= FDA citizen petition =

American legal procedure

An FDA citizen petition is a process provided by the United States Food and Drug Administration (FDA) for individuals and community organizations to make requests to the FDA for changes to health policy. It is described in Title 21 of the Code of Federal Regulations (21 CFR Part 10).

Pharmaceutical companies routinely use FDA citizen petitions to delay the entry of generic drugs into the United States marketplace. Companies use this to counter the parts of the Drug Price Competition and Patent Term Restoration Act, which make generic drugs more available.

In 2016, Pharmaceutical Research and Manufacturers of America requested various changes to the FDA petition process, which the FDA declined.
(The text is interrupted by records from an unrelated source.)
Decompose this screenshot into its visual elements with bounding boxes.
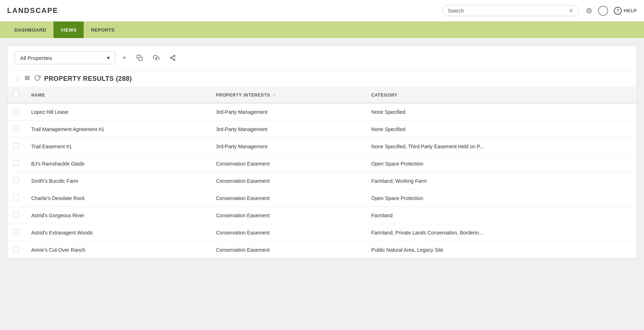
row-interests: Conservation Easement [210, 190, 366, 207]
row-checkbox[interactable] [13, 160, 19, 166]
table-row: Smith's Bucolic Farm Conservation Easeme… [8, 172, 636, 190]
app-logo: LANDSCAPE [7, 6, 58, 15]
row-name[interactable]: Annie's Cut-Over Ranch [25, 241, 210, 259]
help-circle-icon: ? [614, 7, 622, 15]
copy-icon [136, 55, 143, 61]
search-input[interactable] [448, 8, 566, 14]
nav-item-views[interactable]: VIEWS [53, 22, 84, 38]
upload-button[interactable] [150, 53, 162, 62]
row-category: Open Space Protection [365, 155, 636, 172]
header-icons: ⚙ ? HELP [586, 6, 637, 16]
svg-line-5 [172, 58, 173, 59]
nav-item-reports[interactable]: REPORTS [84, 22, 122, 38]
row-category: Farmland, Working Farm [365, 172, 636, 190]
row-name[interactable]: Trail Easement #1 [25, 138, 210, 155]
row-checkbox-cell[interactable] [8, 155, 25, 172]
row-checkbox-cell[interactable] [8, 241, 25, 259]
dots-icon[interactable]: ⋮ [15, 75, 20, 82]
row-interests: Conservation Easement [210, 207, 366, 224]
main-content: All Properties ▾ + [0, 38, 644, 266]
section-title: PROPERTY RESULTS (288) [44, 75, 132, 83]
row-interests: 3rd-Party Management [210, 138, 366, 155]
table-row: Charlie's Desolate Rock Conservation Eas… [8, 190, 636, 207]
row-category: Farmland, Private Lands Conservation, Bo… [365, 224, 636, 241]
row-name[interactable]: BJ's Ramshackle Glade [25, 155, 210, 172]
help-label: HELP [624, 8, 637, 13]
row-name[interactable]: Astrid's Extravagent Woods [25, 224, 210, 241]
row-checkbox-cell[interactable] [8, 207, 25, 224]
table-row: Lopez Hill Lease 3rd-Party Management No… [8, 103, 636, 121]
section-header: ⋮ PROPERTY RESULTS (288) [8, 70, 636, 87]
share-icon [169, 55, 176, 61]
row-category: None Specified [365, 103, 636, 121]
row-checkbox[interactable] [13, 229, 19, 235]
row-checkbox[interactable] [13, 126, 19, 131]
view-dropdown[interactable]: All Properties ▾ [15, 51, 115, 64]
sort-arrow-icon: ↑ [273, 93, 276, 98]
row-checkbox[interactable] [13, 143, 19, 149]
category-column-header[interactable]: CATEGORY [365, 87, 636, 103]
row-name[interactable]: Smith's Bucolic Farm [25, 172, 210, 190]
row-interests: Conservation Easement [210, 155, 366, 172]
row-checkbox[interactable] [13, 195, 19, 200]
clear-search-icon[interactable]: ✕ [569, 7, 573, 14]
row-checkbox-cell[interactable] [8, 190, 25, 207]
table-header-row: NAME PROPERTY INTERESTS ↑ CATEGORY [8, 87, 636, 103]
row-category: Open Space Protection [365, 190, 636, 207]
view-dropdown-label: All Properties [20, 55, 52, 61]
row-checkbox[interactable] [13, 246, 19, 252]
row-checkbox[interactable] [13, 108, 19, 114]
row-checkbox-cell[interactable] [8, 121, 25, 138]
nav-bar: DASHBOARD VIEWS REPORTS [0, 22, 644, 38]
row-checkbox-cell[interactable] [8, 224, 25, 241]
row-name[interactable]: Astrid's Gorgeous River [25, 207, 210, 224]
row-category: None Specified [365, 121, 636, 138]
refresh-icon[interactable] [34, 75, 41, 83]
properties-table: NAME PROPERTY INTERESTS ↑ CATEGORY Lopez… [8, 87, 636, 259]
upload-icon [153, 55, 159, 61]
row-name[interactable]: Charlie's Desolate Rock [25, 190, 210, 207]
checkbox-header[interactable] [8, 87, 25, 103]
row-name[interactable]: Lopez Hill Lease [25, 103, 210, 121]
columns-icon[interactable] [24, 75, 31, 83]
row-checkbox[interactable] [13, 177, 19, 183]
row-checkbox-cell[interactable] [8, 138, 25, 155]
content-card: All Properties ▾ + [7, 45, 637, 259]
add-button[interactable]: + [120, 53, 129, 63]
name-column-header[interactable]: NAME [25, 87, 210, 103]
row-category: None Specified, Third Party Easement Hel… [365, 138, 636, 155]
table-row: Trail Easement #1 3rd-Party Management N… [8, 138, 636, 155]
svg-rect-0 [139, 57, 142, 61]
copy-button[interactable] [134, 53, 146, 62]
interests-column-header[interactable]: PROPERTY INTERESTS ↑ [210, 87, 366, 103]
row-checkbox-cell[interactable] [8, 103, 25, 121]
row-interests: Conservation Easement [210, 241, 366, 259]
row-name[interactable]: Trail Management Agreement #1 [25, 121, 210, 138]
table-row: Astrid's Gorgeous River Conservation Eas… [8, 207, 636, 224]
row-checkbox[interactable] [13, 212, 19, 218]
row-category: Public Natural Area, Legacy Site [365, 241, 636, 259]
share-button[interactable] [167, 53, 179, 62]
row-interests: Conservation Easement [210, 172, 366, 190]
row-category: Farmland [365, 207, 636, 224]
user-icon[interactable] [598, 6, 608, 16]
row-interests: 3rd-Party Management [210, 103, 366, 121]
search-bar[interactable]: ✕ [442, 5, 579, 16]
table-row: Trail Management Agreement #1 3rd-Party … [8, 121, 636, 138]
table-row: Annie's Cut-Over Ranch Conservation Ease… [8, 241, 636, 259]
row-interests: Conservation Easement [210, 224, 366, 241]
table-row: BJ's Ramshackle Glade Conservation Easem… [8, 155, 636, 172]
app-header: LANDSCAPE ✕ ⚙ ? HELP [0, 0, 644, 22]
chevron-down-icon: ▾ [107, 55, 110, 61]
row-interests: 3rd-Party Management [210, 121, 366, 138]
table-row: Astrid's Extravagent Woods Conservation … [8, 224, 636, 241]
nav-item-dashboard[interactable]: DASHBOARD [7, 22, 53, 38]
toolbar: All Properties ▾ + [8, 46, 636, 70]
svg-line-6 [172, 56, 173, 57]
row-checkbox-cell[interactable] [8, 172, 25, 190]
help-button[interactable]: ? HELP [614, 7, 637, 15]
gear-icon[interactable]: ⚙ [586, 6, 592, 15]
select-all-checkbox[interactable] [13, 92, 19, 97]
In November 2016, the FDA updated the citizen petition process.

Most citizen petitions are filed by drug companies against competing drug companies.

Innovator companies may also present arguments to the FDA that the Abbreviated New Drug Application (ANDA) should not be accepted by filing a "citizen petition" with the FDA. Citizen petitions are part of the basic law governing everything the FDA does—at any time, any "interested person" can request that the FDA "issue, amend, or revoke a regulation or order," or "take or refrain from taking any other form of administrative action."

Originally, there was no deadline by which the FDA had to respond to citizen petitions filed to protest ANDAs, leading to significant delays in approving generics. In 2007, the law was amended to include a new section, Section 505(q), in the part of the federal code created by the Hatch-Waxman Act; this section said that the FDA could not delay approving an ANDA due to concerns raised in a citizen petition unless the delay was "necessary to protect public health issues"; it also mandated that the FDA needed to respond to a petition within 180 days—this was shortened to 150 days via a 2011 amendment. In 2014, the FDA issued guidance to industry about submitting citizen petitions and how it would consider them.